## RECORDED DATA:
_ _ _

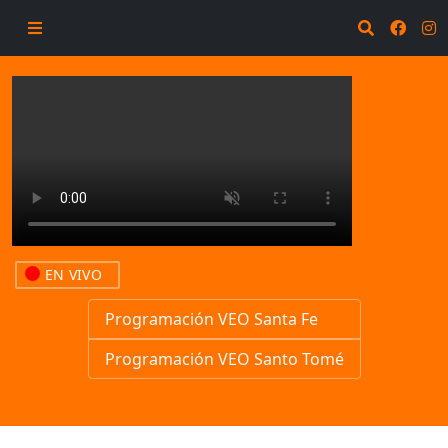
EN VIVO
Programación VEO Santa Fe
Programación VEO Santo Tomé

_ _ _

## WORK REQUEST:
Repeat the data word for word; drop the pictures.

## EXPECTED OUTPUT:
EN VIVO
Programación VEO Santa Fe
Programación VEO Santo Tomé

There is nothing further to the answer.